UMA VIDA REESCRITA
PUBLICAÇÃO
sábado, 30 de junho de 2001
Zeca Corrêa Leite De Curitiba
As cenas iniciais do filme Central do Brasil em nada trazem a nudez do cenário em que o diretor Walter Salles Júnior se inspirou, para rodar uma das mais sensíveis obras do cinema brasileiro dos últimos tempos. Foi num presídio na Bahia, vendo uma mulher condenada a 21 anos e quatro meses de detenção, escrevendo cartas para outras presas, que o roteiro começou a surgir. Mas a cena final, com as lágrimas correndo soltas pelo rosto de Fernanda Montenegro, projeta na tela a dimensão da dor daquela detenta: reproduz os momentos da separação dos filhos quando terminava a hora da visita.
Socorro Nobre, a ex-presidiária baiana que inspirou o premiado documentário Socorro Nobre e, a seguir, Central do Brasil, estará contando sua história de desgraça e redenção hoje, às 10h30, na Livraria Arcádia, em Curitiba, inaugurando o programa Café com Trufas Um Ensaio Aberto, promovido pela livraria e a Olaria Projetos de Arte. Durante a sessão será exibido o documentário. Entrada franca.
As cartas são elementos fundamentais na vida de Socorro. Ao ler uma reportagem na revista Veja sobre Franz Krajceberg, que depois de tanto sofrimento na vida descobriu na arte uma razão para viver, a então detenta mandou-lhe uma cartinha dizendo que aquilo que ele conquistara, era um sonho a ela. Sem ter o endereço dele, colocou apenas o nome da cidade.

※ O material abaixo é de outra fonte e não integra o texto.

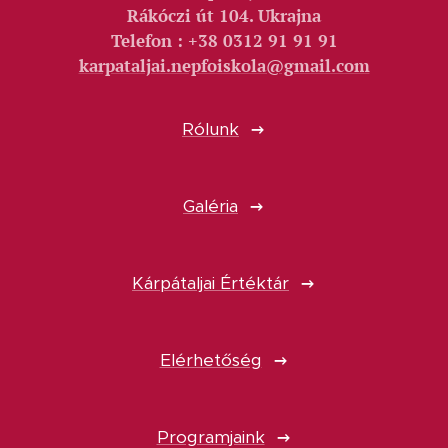
Rákóczi út 104. Ukrajna
Telefon : +38 0312 91 91 91
karpataljai.nepfoiskola@gmail.com
Rólunk
Galéria
Kárpátaljai Értéktár
Elérhetőség
Programjaink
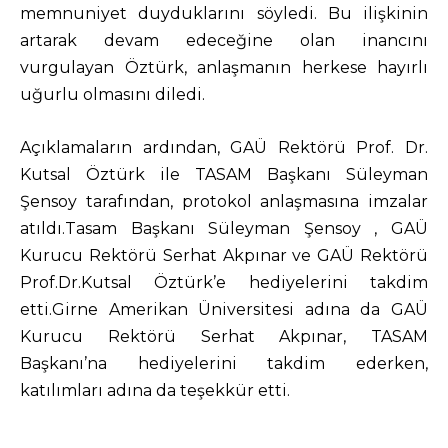
memnuniyet duyduklarını söyledi. Bu ilişkinin
artarak devam edeceğine olan inancını
vurgulayan Öztürk, anlaşmanın herkese hayırlı
uğurlu olmasını diledi.
Açıklamaların ardından, GAÜ Rektörü Prof. Dr.
Kutsal Öztürk ile TASAM Başkanı Süleyman
Şensoy tarafından, protokol anlaşmasına imzalar
atıldı.Tasam Başkanı Süleyman Şensoy , GAÜ
Kurucu Rektörü Serhat Akpınar ve GAÜ Rektörü
Prof.Dr.Kutsal Öztürk’e hediyelerini takdim
etti.Girne Amerikan Üniversitesi adına da GAÜ
Kurucu Rektörü Serhat Akpınar, TASAM
Başkanı’na hediyelerini takdim ederken,
katılımları adına da teşekkür etti.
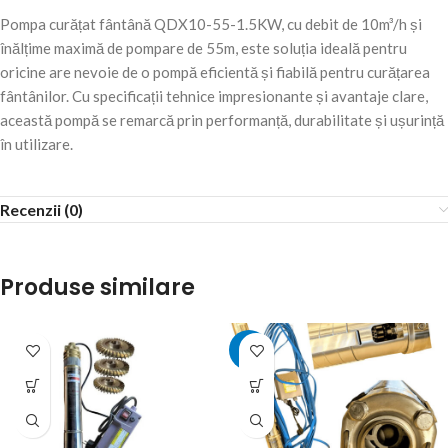
Pompa curățat fântână QDX10-55-1.5KW, cu debit de 10m³/h și
înălțime maximă de pompare de 55m, este soluția ideală pentru
oricine are nevoie de o pompă eficientă și fiabilă pentru curățarea
fântânilor. Cu specificații tehnice impresionante și avantaje clare,
această pompă se remarcă prin performanță, durabilitate și ușurință
în utilizare.
Recenzii (0)
Produse similare
-9%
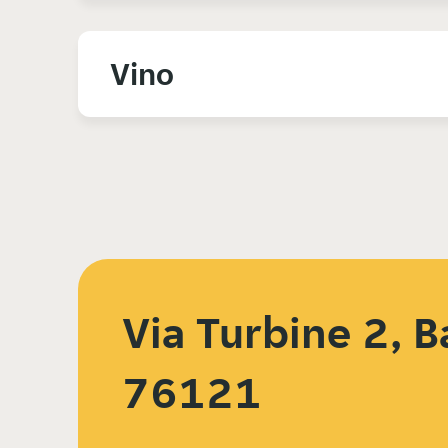
Vino
Via Turbine 2, B
76121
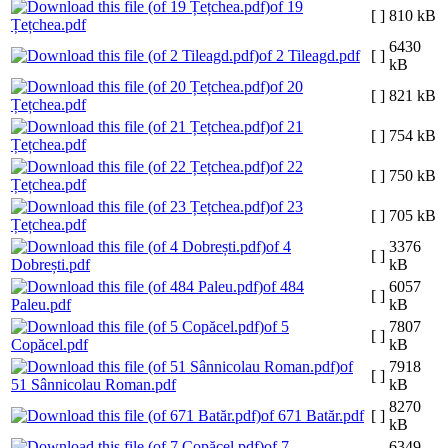
of 19
[ ]
810 kB
Țețchea.pdf
6430
of 2 Tileagd.pdf
[ ]
kB
of 20
[ ]
821 kB
Țețchea.pdf
of 21
[ ]
754 kB
Țețchea.pdf
of 22
[ ]
750 kB
Țețchea.pdf
of 23
[ ]
705 kB
Țețchea.pdf
of 4
3376
[ ]
Dobrești.pdf
kB
of 484
6057
[ ]
Paleu.pdf
kB
of 5
7807
[ ]
Copăcel.pdf
kB
of
7918
[ ]
51 Sânnicolau Roman.pdf
kB
8270
of 671 Batăr.pdf
[ ]
kB
of 7
6349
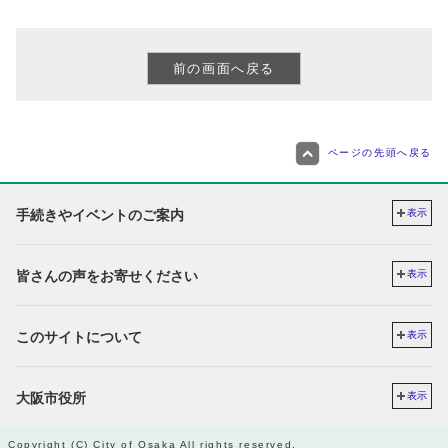
ページの先頭へ戻る
手続きやイベントのご案内
表示
皆さんの声をお寄せください
表示
このサイトについて
表示
大阪市役所
表示
Copyright (C) City of Osaka All rights reserved.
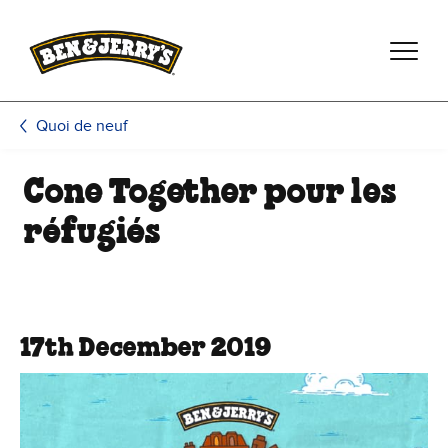
Passer le contenu principal
Afficher directement le bas de page
Quoi de neuf
Cone Together pour les
réfugiés
17th December 2019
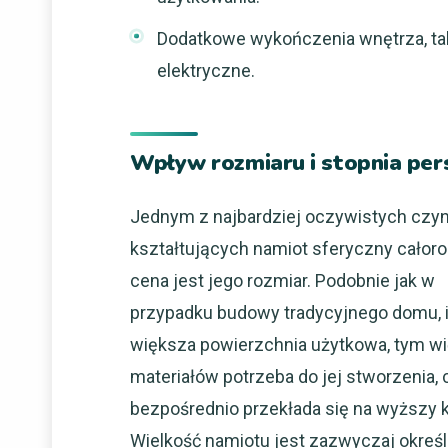
Dodatkowe wykończenia wnętrza, taki
elektryczne.
Wpływ rozmiaru i stopnia pers
Jednym z najbardziej oczywistych czy
kształtujących namiot sferyczny całor
cena jest jego rozmiar. Podobnie jak w
przypadku budowy tradycyjnego domu, 
większa powierzchnia użytkowa, tym wi
materiałów potrzeba do jej stworzenia, 
bezpośrednio przekłada się na wyższy 
Wielkość namiotu jest zazwyczaj okreś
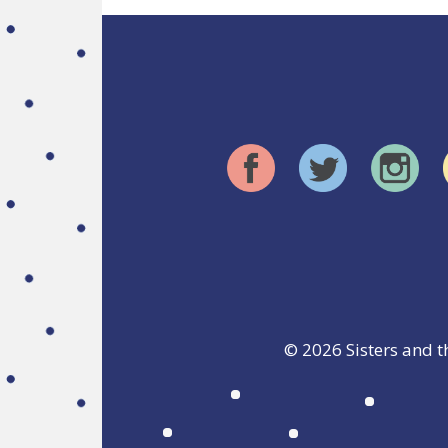
© 2026
Sisters and t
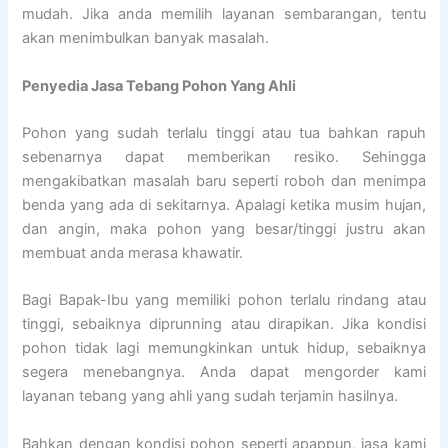
mudah. Jika anda memilih layanan sembarangan, tentu
akan menimbulkan banyak masalah.
Penyedia
Jasa Tebang Pohon Yang Ahli
Pohon yang sudah terlalu tinggi atau tua bahkan rapuh
sebenarnya dapat memberikan resiko. Sehingga
mengakibatkan masalah baru seperti roboh dan menimpa
benda yang ada di sekitarnya. Apalagi ketika musim hujan,
dan angin, maka pohon yang besar/tinggi justru akan
membuat anda merasa khawatir.
Bagi Bapak-Ibu yang memiliki pohon terlalu rindang atau
tinggi, sebaiknya diprunning atau dirapikan. Jika kondisi
pohon tidak lagi memungkinkan untuk hidup, sebaiknya
segera menebangnya. Anda dapat mengorder kami
layanan tebang yang ahli yang sudah terjamin hasilnya.
Bahkan dengan kondisi pohon seperti apappun, jasa kami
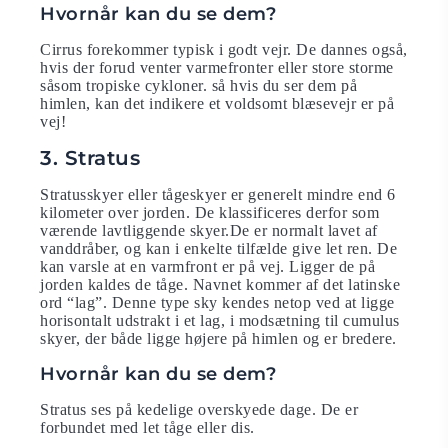
Hvornår kan du se dem?
Cirrus forekommer typisk i godt vejr. De dannes også,
hvis der forud venter varmefronter eller store storme
såsom tropiske cykloner. så hvis du ser dem på
himlen, kan det indikere et voldsomt blæsevejr er på
vej!
3. Stratus
Stratusskyer eller tågeskyer er generelt mindre end 6
kilometer over jorden. De klassificeres derfor som
værende lavtliggende skyer.De er normalt lavet af
vanddråber, og kan i enkelte tilfælde give let ren. De
kan varsle at en varmfront er på vej. Ligger de på
jorden kaldes de tåge. Navnet kommer af det latinske
ord “lag”. Denne type sky kendes netop ved at ligge
horisontalt udstrakt i et lag, i modsætning til cumulus
skyer, der både ligge højere på himlen og er bredere.
Hvornår kan du se dem?
Stratus ses på kedelige overskyede dage. De er
forbundet med let tåge eller dis.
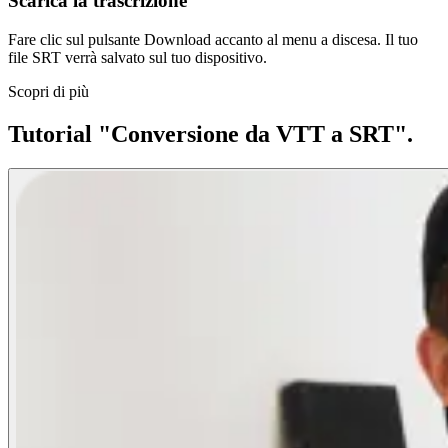
Scarica la trascrizione
Fare clic sul pulsante Download accanto al menu a discesa. Il tuo
file SRT verrà salvato sul tuo dispositivo.
Scopri di più
Tutorial "Conversione da VTT a SRT".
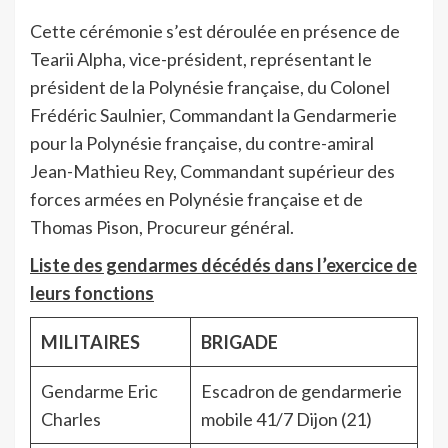
Cette cérémonie s’est déroulée en présence de
Tearii Alpha, vice-président, représentant le
président de la Polynésie française, du Colonel
Frédéric Saulnier, Commandant la Gendarmerie
pour la Polynésie française, du contre-amiral
Jean-Mathieu Rey, Commandant supérieur des
forces armées en Polynésie française et de
Thomas Pison, Procureur général.
Liste des gendarmes décédés dans l’exercice de
leurs fonctions
MILITAIRES
BRIGADE
Gendarme Eric
Escadron de gendarmerie
Charles
mobile 41/7 Dijon (21)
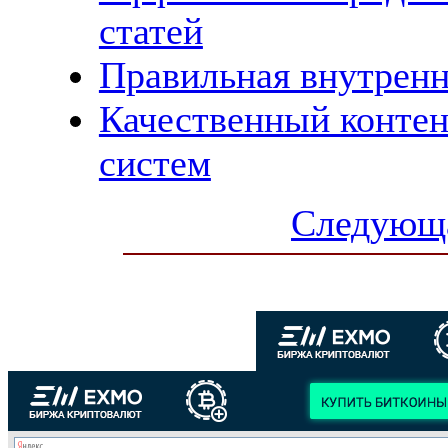
статей
Правильная внутренн
Качественный контен
систем
Следующа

O escultor nem estava no Brasil; ele passava uma temporada na França e foi lá que as linhas simples de Socorro o encontraram. Também foi lá que Waltinho, o cineasta, tomou contato com a narrativa e se interessou em conhecer a missivista. A resposta do artista, acompanhada de um livro nunca chegou a ela. Devem ter ficado com as agentes do presídio, diz a ex-presidiária. Encurtando a história, depois de idas e vindas foi rodado o curta-metragem mostrando o encontro de duas vidas Krajceberg e Socorro , e alguns anos depois a liberdade.
Socorro Nobre apaixonou-se por um homem que planejou um assalto e à distância acompanhou os acontecimentos. Ocorreu um fato inesperado o assassinato da vítima e assim que foi preso, o homem denunciou-a. Foi presa por co-autoria de latrocínio. Passou pelas cadeias de Ilhéus, Itabuna e quando saiu condenação, foi para o presídio em Salvador. Daí começou a escrever as cartas para as detentas, destinadas desde parentes a juízes.
Minha vida é feita com duas histórias: tem uma antes e depois do filme, e uma antes e depois do crime. São duas histórias de vida, resume a protagonista de 47 anos. Quando conheci o Walter eu estava numa fase melhor de cadeia. Quando você entra é difícil assimilar aquilo. Digo sempre que os nove primeiros meses que passei ali foi uma gravidez cheia de entojo e muito difícil. Um dia me conscientizei que aquela era minha realidade e tinha que enfrentar de cara, lembra.
O apoio dos três filhos na época com idades de 11 a 14 anos e dos irmãos foi vital. O amor é uma palavra mágica. Ele conseguiu me resgatar do atoleiro onde eu mesmo me meti. Hoje minha vida é um sonho, diz agradecida. Mas os anos passados atrás das grades deixaram marcas. Socorro tem um projeto de vida: trabalhar com os excluídos da sociedade. Para isso está mantendo contatos com organizações humanitárias que trabalham nessa área. É preciso fazer alguma coisa de bem para essas pessoas que estão do outro lado e ninguém acredita nelas.
Outra de suas ações é responder às cartas que chegam de todo o Brasil. Minha filha às vezes quer fazer isso e digo que não, posso demorar um pouco, mas faço questão de ser eu mesma a responder. Procuro passar às pessoas um pouco de esperança, de carinho, de atenção. Quanto ao filme Central do Brasil, afirma que assistiu milhões de vezes. A cena final a faz chorar todas as vezes. Sobre Fernanda Montenegro, com quem contracenou no Rio e no sertão baiano, guardou uma frase dita pela atriz, assim que se conheceram:
Olha, eu sou uma artista e você também é. Só que eu estou aprendendo com você.
Bate-papo com Socorro Nobre e exibição do documentário Socorro Nobre, de Walter Salles Júnior, na Livraria Arcádia (Rua Treze de Maio, 611), em Curitiba. Hoje, às 10h30, com entrada franca.